• Exercise objective
Read through the lines below for the string "nous" and copy each one that has it.

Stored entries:
++++++
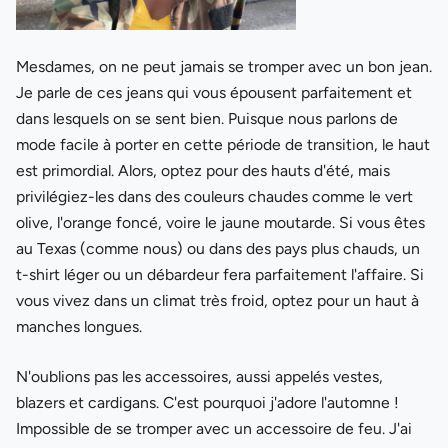
Mesdames, on ne peut jamais se tromper avec un bon jean.
Je parle de ces jeans qui vous épousent parfaitement et
dans lesquels on se sent bien. Puisque nous parlons de
mode facile à porter en cette période de transition, le haut
est primordial. Alors, optez pour des hauts d'été, mais
privilégiez-les dans des couleurs chaudes comme le vert
olive, l'orange foncé, voire le jaune moutarde. Si vous êtes
au Texas (comme nous) ou dans des pays plus chauds, un
t-shirt léger ou un débardeur fera parfaitement l'affaire. Si
vous vivez dans un climat très froid, optez pour un haut à
manches longues.
N'oublions pas les accessoires, aussi appelés vestes,
blazers et cardigans. C'est pourquoi j'adore l'automne !
Impossible de se tromper avec un accessoire de feu. J'ai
++++++
• Final answer
dans lesquels on se sent bien. Puisque nous parlons de
au Texas (comme nous) ou dans des pays plus chauds, un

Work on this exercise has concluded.